Training With "Paraphrasing the Original Text" Teaches LLM to Better Retrieve in Long-context Tasks
Yijiong Yu, Yongfeng Huang, Zhixiao Qi, Zhe Zhou
TL;DR
This work tackles the challenge of long-context understanding in LLMs, specifically the 'lost in the middle' retrieval problem where key information in the middle of long inputs is not effectively used. It introduces a retrieval-focused fine-tuning approach by embedding an 'original text paraphrasing' component at the start of answers, thereby explicitly training the retrieval step and activating latent retrieval abilities. A large bilingual long-context dataset (up to 32k context) is generated with GPT-4, comprising 2k short-form and 3k long-context samples across English and Chinese and designed for multi-document QA. Fine-tuning Qwen and Llama models with QLoRA on int4 weights yields improved long-context performance on LongBench and NaturalQuestions Multi-doc-QA, with modest degradation on some general-ability benchmarks, suggesting a practical, scalable path to stronger retrieval in long-context tasks and mitigated 'lost in the middle' effects.
Abstract
As Large Language Models (LLMs) continue to evolve, more are being designed to handle long-context inputs.

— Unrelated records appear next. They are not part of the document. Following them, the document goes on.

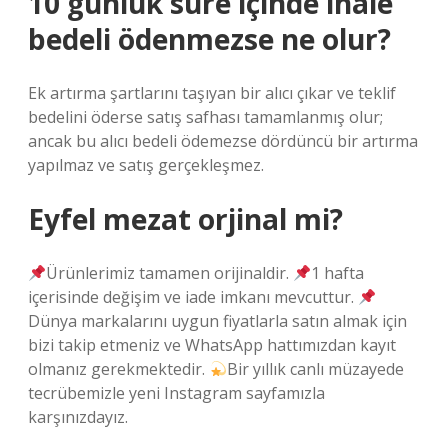
10 günlük süre içinde ihale
bedeli ödenmezse ne olur?
Ek artırma şartlarını taşıyan bir alıcı çıkar ve teklif
bedelini öderse satış safhası tamamlanmış olur;
ancak bu alıcı bedeli ödemezse dördüncü bir artırma
yapılmaz ve satış gerçekleşmez.
Eyfel mezat orjinal mi?
Ürünlerimiz tamamen orijinaldir.
1 hafta
içerisinde değişim ve iade imkanı mevcuttur.
Dünya markalarını uygun fiyatlarla satın almak için
bizi takip etmeniz ve WhatsApp hattımızdan kayıt
olmanız gerekmektedir.
Bir yıllık canlı müzayede
tecrübemizle yeni Instagram sayfamızla
karşınızdayız.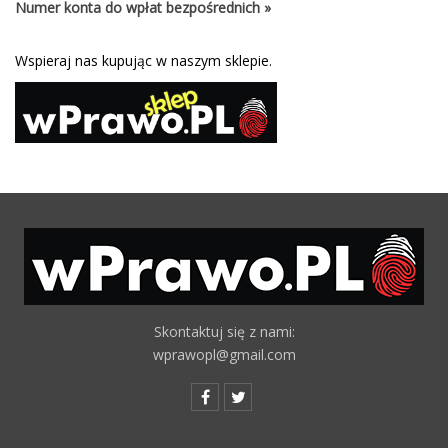
Numer konta do wpłat bezpośrednich »
Wspieraj nas kupując w naszym sklepie.
Skontaktuj się z nami:
wprawopl@gmail.com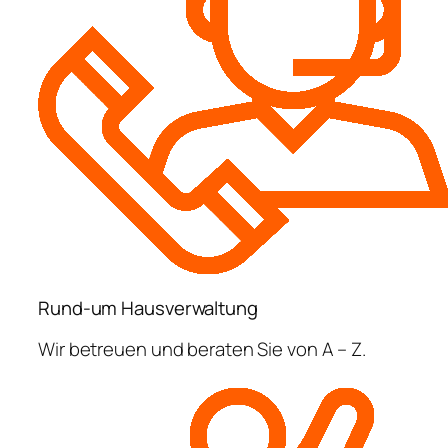
Rund-um Hausverwaltung
Wir betreuen und beraten Sie von A – Z.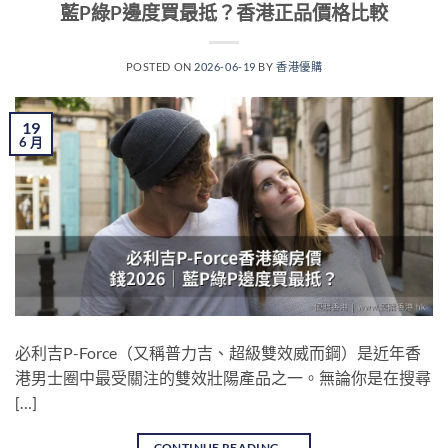
藍P綠P邊度買最抵？香港正品價格比較
POSTED ON
2026-06-19
BY
香港優購
19
6 月
必利吉P-Force（又稱普力吉、超級雙效威而鋼）是近年香
港男士圈中最受關注的雙效壯陽產品之一。無論你是在搜尋
[…]
CONTINUE READING
→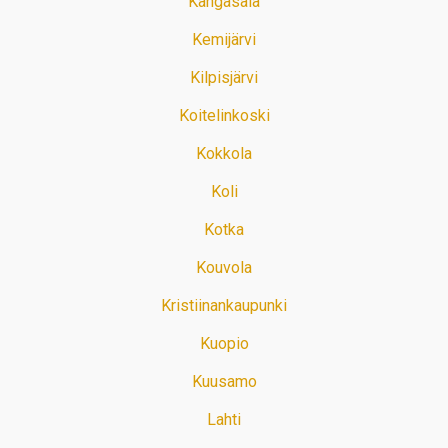
Kangasala
Kemijärvi
Kilpisjärvi
Koitelinkoski
Kokkola
Koli
Kotka
Kouvola
Kristiinankaupunki
Kuopio
Kuusamo
Lahti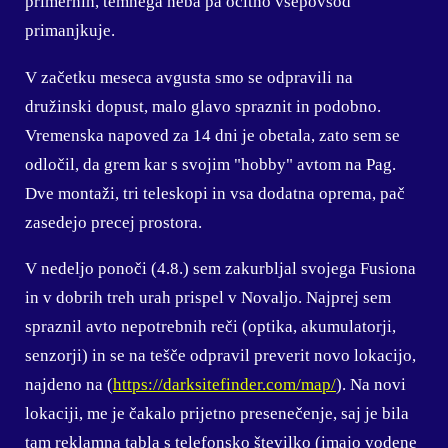
primernih, temnega neba pa očitno vsepovsod
primanjkuje.
V začetku meseca avgusta smo se odpravili na
družinski dopust, malo glavo spraznit in podobno.
Vremenska napoved za 14 dni je obetala, zato sem se
odločil, da grem kar s svojim "hobby" avtom na Pag.
Dve montaži, tri teleskopi in vsa dodatna oprema, pač
zasedejo precej prostora.
V nedeljo ponoči (4.8.) sem zakurbljal svojega Fusiona
in v dobrih treh urah prispel v Novaljo. Najprej sem
spraznil avto nepotrebnih reči (optika, akumulatorji,
senzorji) in se na tešče odpravil preverit novo lokacijo,
najdeno na (
https://darksitefinder.com/map/
). Na novi
lokaciji, me je čakalo prijetno presenečenje, saj je bila
tam reklamna tabla s telefonsko številko (imajo vodene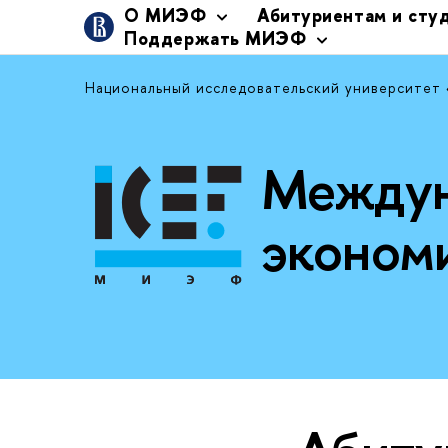
О МИЭФ
Абитуриентам и сту
Поддержать МИЭФ
Национальный исследовательский университет
Междун
эконом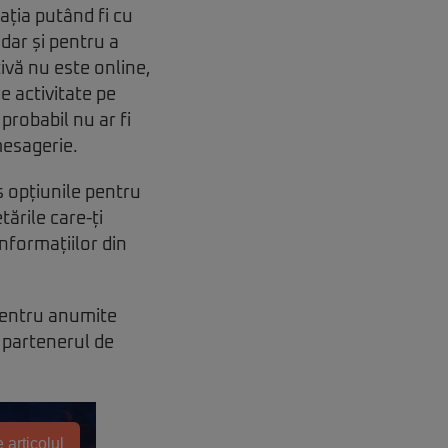
ația putând fi cu
 dar și pentru a
ivă nu este online,
e activitate pe
probabil nu ar fi
mesagerie.
 opțiunile pentru
tările care-ți
informațiilor din
 pentru anumite
 partenerul de
 articolul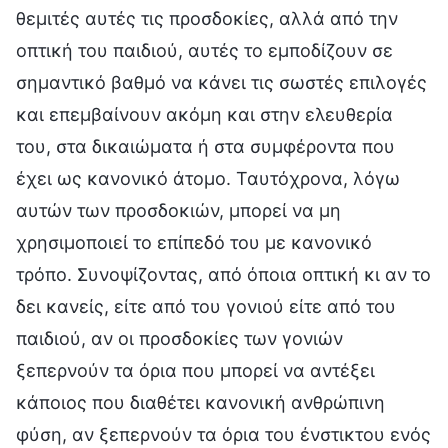
θεμιτές αυτές τις προσδοκίες, αλλά από την
οπτική του παιδιού, αυτές το εμποδίζουν σε
σημαντικό βαθμό να κάνει τις σωστές επιλογές
και επεμβαίνουν ακόμη και στην ελευθερία
του, στα δικαιώματα ή στα συμφέροντα που
έχει ως κανονικό άτομο. Ταυτόχρονα, λόγω
αυτών των προσδοκιών, μπορεί να μη
χρησιμοποιεί το επίπεδό του με κανονικό
τρόπο. Συνοψίζοντας, από όποια οπτική κι αν το
δει κανείς, είτε από του γονιού είτε από του
παιδιού, αν οι προσδοκίες των γονιών
ξεπερνούν τα όρια που μπορεί να αντέξει
κάποιος που διαθέτει κανονική ανθρώπινη
φύση, αν ξεπερνούν τα όρια του ένστικτου ενός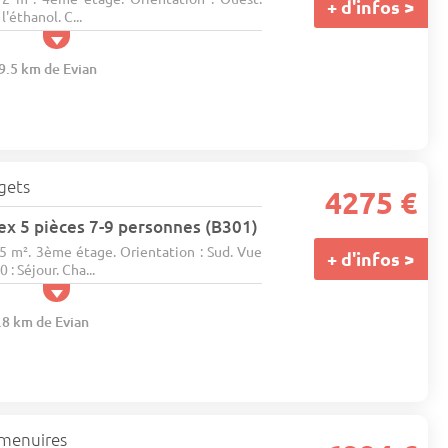
+ d'infos >
'éthanol. C...
09.5 km de Evian
gets
4275 €
x 5 pièces 7-9 personnes (B301)
85 m². 3ème étage. Orientation : Sud. Vue
+ d'infos >
 : Séjour. Cha...
.8 km de Evian
 menuires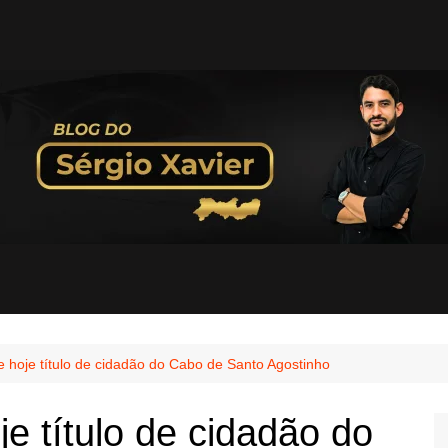
 hoje título de cidadão do Cabo de Santo Agostinho
e título de cidadão do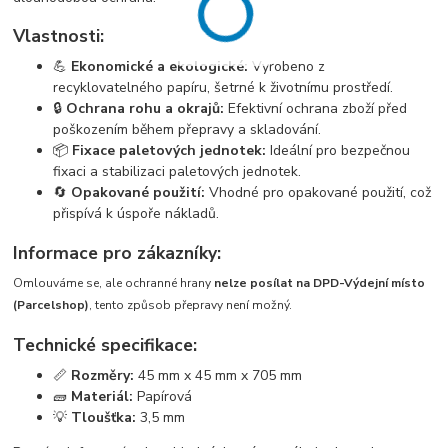
Vlastnosti:
💪
Ekonomické a ekologické:
Vyrobeno z
recyklovatelného papíru, šetrné k životnímu prostředí.
🔒
Ochrana rohu a okrajů:
Efektivní ochrana zboží před
poškozením během přepravy a skladování.
📦
Fixace paletových jednotek:
Ideální pro bezpečnou
fixaci a stabilizaci paletových jednotek.
🔄
Opakované použití:
Vhodné pro opakované použití, což
přispívá k úspoře nákladů.
Informace pro zákazníky:
Omlouváme se, ale ochranné hrany
nelze posílat na DPD-Výdejní místo
(Parcelshop)
, tento způsob přepravy není možný.
Technické specifikace:
📏
Rozměry:
45 mm x 45 mm x 705 mm
🧱
Materiál:
Papírová
💡
Tloušťka:
3,5 mm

Despite this advancement, most of them still face challenges in accurately handling long-context tasks, often showing the "lost in the middle" issue. We identify that insufficient retrieval capability is one of the important reasons for this issue. To tackle this challenge, we propose a novel approach to design training data for long-context tasks, aiming at augmenting LLMs' proficiency in extracting key information from long context. Specially, we incorporate an additional part named "paraphrasing the original text" when constructing the answer of training samples and then fine-tuning the model. Experimenting on LongBench and NaturalQuestions Multi-document-QA dataset with models of Llama and Qwen series, our method achieves an improvement of up to 8.48% and 4.48% in average scores, respectively, showing effectiveness in improving the model's performance on long-context tasks.